Prezzo per persona bevande incluse: 49 €
Recensione
Nella cosmogonia di ristoranti utili ve ne sono alcuni che si rivelano utilissimi perché costituiscono un approdo sicuro nell’impegolato mare delle fatue esperienze possibili.
Il Bosco è uno di questi porti saldi e ben stretti da alte mura frangiflutti e le sue mura sono costruite coi mattoni della tradizione.
Anzi Tradizione, valà.
Quindi, cari misoneisti e mangioni storicizzati, questo è locale per voi.
Il locale è dentro un vecchio caseggiato di trenta o quarant’anni fa, direttamente sulla statale che da Reggio porta a Scandiano, poi a Casalgrande, volendo anche a Sassuolo, quindi al distretto ceramico, finanche al nostro bellissimo, spopolato, gloriosamente archeopatico Appennino.
All’interno sale ampie, tavoloni grandi e molto distanziati, ambiente discretamente rustico, vagamente domestico, certamente da relax attavolato, nonostante certe tele modernoidi alle pareti che sfanalano un po’ troppo.
L’apparecchiatura è molto semplice, i bicchieroni compaiono solo se si ordinano certi vini.
La cucina è tutta incentrata sul territorio e su preparazioni tradizionali, le divagazioni in carta sono pochissime e molto molto calibrate.

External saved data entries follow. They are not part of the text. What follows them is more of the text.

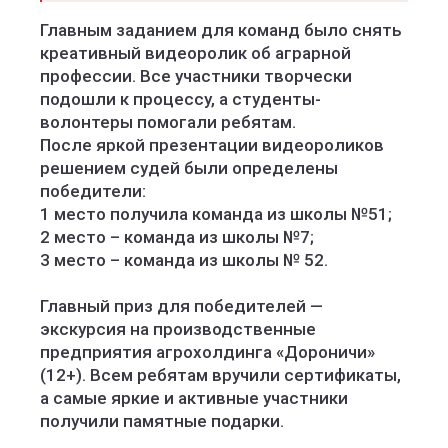
Главным заданием для команд было снять
креативный видеоролик об аграрной
профессии. Все участники творчески
подошли к процессу, а студенты-
волонтеры помогали ребятам.
После яркой презентации видеороликов
решением судей были определены
победители:
1 место получила команда из школы №51;
2 место – команда из школы №7;
3 место – команда из школы № 52.
Главный приз для победителей —
экскурсия на производственные
предприятия агрохолдинга «Дороничи»
(12+). Всем ребятам вручили сертификаты,
а самые яркие и активные участники
получили памятные подарки.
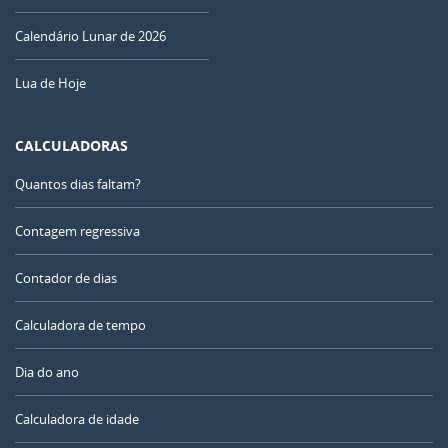
Calendário Lunar de 2026
Lua de Hoje
CALCULADORAS
Quantos dias faltam?
Contagem regressiva
Contador de dias
Calculadora de tempo
Dia do ano
Calculadora de idade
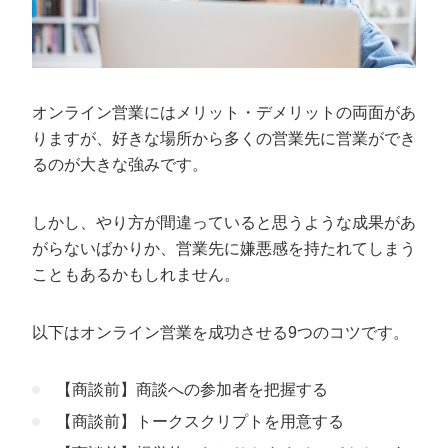
オンライン営業にはメリット・デメリットの両面があ
りますが、好きな場所から多くの営業先に営業ができ
るのが大きな強みです。
しかし、やり方が間違っていると思うような成果があ
がらないばかりか、営業先に嫌悪感を持たれてしまう
こともあるかもしれません。
以下はオンライン営業を成功させる9つのコツです。
【商談前】商談への参加者を把握する
【商談前】トークスクリプトを用意する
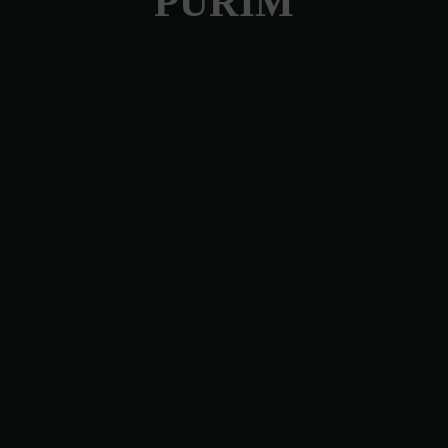
PURIM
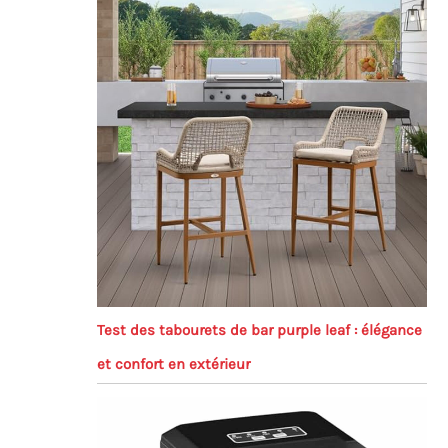
Test des tabourets de bar purple leaf : élégance
et confort en extérieur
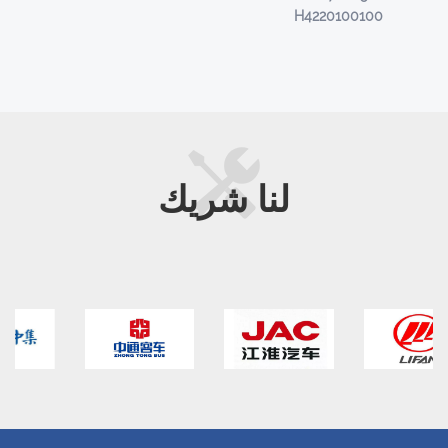
H4220100100
لنا
شريك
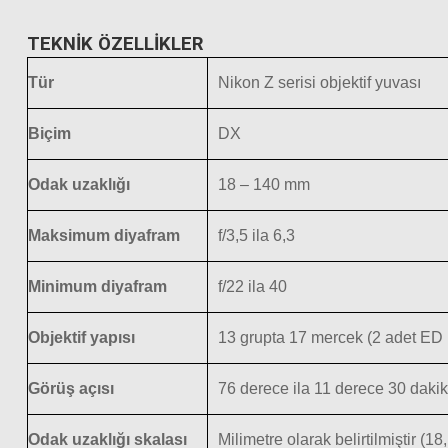
TEKNİK ÖZELLİKLER
Tür
Nikon Z serisi objektif yuvası
Biçim
DX
Odak uzaklığı
18 – 140 mm
Maksimum diyafram
f/3,5 ila 6,3
Minimum diyafram
f/22 ila 40
Objektif yapısı
13 grupta 17 mercek (2 adet ED 
Görüş açısı
76 derece ila 11 derece 30 dakik
Odak uzaklığı skalası
Milimetre olarak belirtilmiştir (18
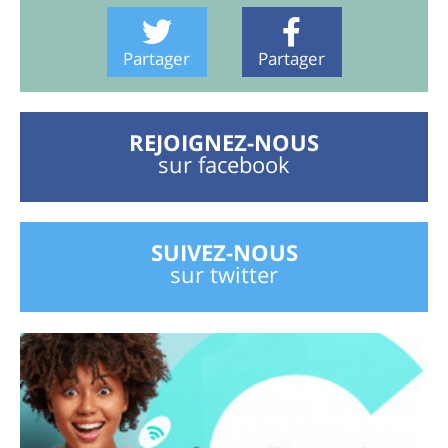
Partager
Partager
REJOIGNEZ-NOUS
sur facebook
SUIVEZ-NOUS
sur twitter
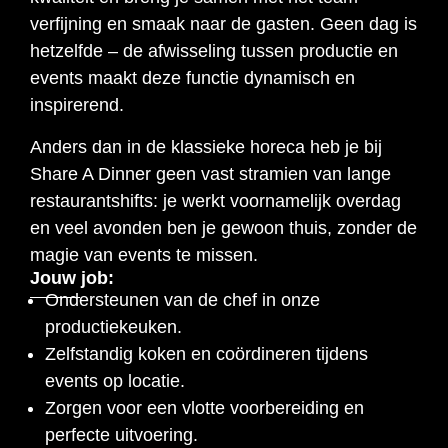
verfijning en smaak naar de gasten. Geen dag is
hetzelfde – de afwisseling tussen productie en
events maakt deze functie dynamisch en
inspirerend.
Anders dan in de klassieke horeca heb je bij
Share A Dinner geen vast stramien van lange
restaurantshifts: je werkt voornamelijk overdag
en veel avonden ben je gewoon thuis, zonder de
magie van events te missen.
Jouw job:
Ondersteunen van de chef in onze
productiekeuken.
Zelfstandig koken en coördineren tijdens
events op locatie.
Zorgen voor een vlotte voorbereiding en
perfecte uitvoering.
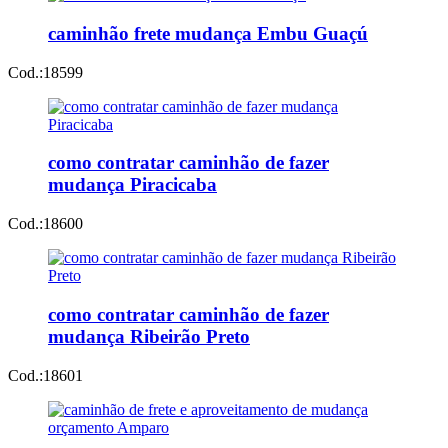
caminhão frete mudança Embu Guaçú
Cod.:
18599
como contratar caminhão de fazer
mudança Piracicaba
Cod.:
18600
como contratar caminhão de fazer
mudança Ribeirão Preto
Cod.:
18601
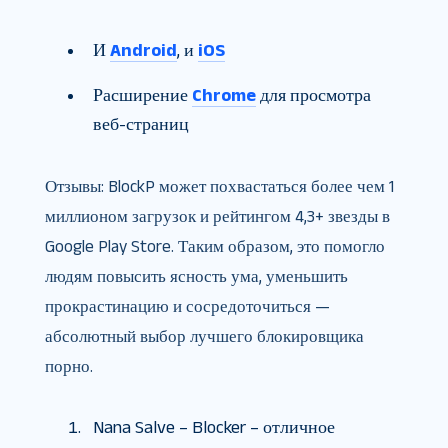
И
Android
, и
iOS
Расширение
Chrome
для просмотра
веб-страниц
Отзывы: BlockP может похвастаться более чем 1
миллионом загрузок и рейтингом 4,3+ звезды в
Google Play Store. Таким образом, это помогло
людям повысить ясность ума, уменьшить
прокрастинацию и сосредоточиться —
абсолютный выбор лучшего блокировщика
порно.
Nana Salve – Blocker – отличное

Per far bene si comincia con i salumi, da accompagnare coi pani proposti, ma soprattutto col gnocco caldo che arriva insieme al suino affettato e stagionato.
Su tutto consiglio il crudo tagliato al coltello, stagionato, consistente, profumatissimo, ma sono sopra media anche il culatello ed il salame, mentre coppa e pancetta sono semplicemente discrete.
Se proprio volete qualcosa di diverso potete chiedere il tortino di zucca col balsamico, è ben fatto e l’aceto che ci versano non è da battaglia.
Per quel che concerne i primi piatti sconsigliamo l’iconoclastia di fuggire il divino binomio tortelli-capelletti, entrambi eseguiti in propria amanuense fattura ed in assoluto rispetto dei mores maiorum: pel capelletto pasta non troppo sottile, dimensione non troppo ridotta e solo manzo nel ripieno, pel tortello dose in cui il verde non sopravanza mai la ricotta, anzi.
Nel caso in cui ancor non vi fidaste potete provare le pappardelle con le rigaglie d’anatra, che sono molto saporite o un onestissima versione di tagliatelle col ragù alla Bolognese, non troppo light, anche se per me il mondo è sempre troppo light da almeno 10 anni…
Tra i secondi da provare lo stracotto di manzo al vino rosso con la polenta, un piatto carico di sapore e di belle consistenze, capace di soddisfare anche i più incalliti procacciatori di colesterolo come me.
Sono discrete le tagliate ed i filetti, ma gli preferiamo il cotechino (quando c’è) o la noce di vitello, che però non abbiamo ordinato perché servita coi funghi e si sa che quest’anno di funghi nel nostro Appennino non ce ne sono, quindi meglio evitare.
Per i dessert si va al carrello, carico di torte e semifreddi, tutti ampiamente giudicati con favore e con la possibilità di assaggi multipli.
Io in particolare mi sono dedicato alla zuppa inglese per la quale ho una insensata passione tipo quella che ho per Cicciolina e devo dire che a Reggio è una delle cinque migliori zuppe inglesi che potete trovare.
La carta dei vini è ben assortita, anche, volutamente, sui Lambruschi e noi lì abbiamo pescato quelli ottimi di Rinaldini.
Due note di commento ai voti: alla cucina ho dato 8, mezzo voto in più di quel 7,5 che sarebbe stato il voto ideale, motivato dal fatto che la cucina è il pezzo forte del locale, ma compensato dal miserrimo 6, invece del giusto 7, che rifilo con delozica indignazione al servizio giacché a tratti inadeguato e disattento. All’ambiente un giusto 7.